EXERCISE DESCRIPTION:
Each line from the one containing "tar, é financeiro, é emocional." to the last line of the listing below must be reproduced exactly, and nothing more.

INPUT FOR THIS TASK:
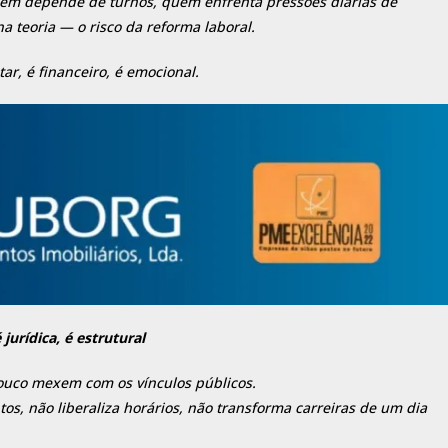
em depende de turnos, quem enfrenta pressões diárias de
a teoria — o risco da reforma laboral.
tar, é financeiro, é emocional.
jurídica, é estrutural
pouco mexem com os vínculos públicos.
os, não liberaliza horários, não transforma carreiras de um dia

YOUR RESPONSE:
tar, é financeiro, é emocional.
jurídica, é estrutural
pouco mexem com os vínculos públicos.
os, não liberaliza horários, não transforma carreiras de um dia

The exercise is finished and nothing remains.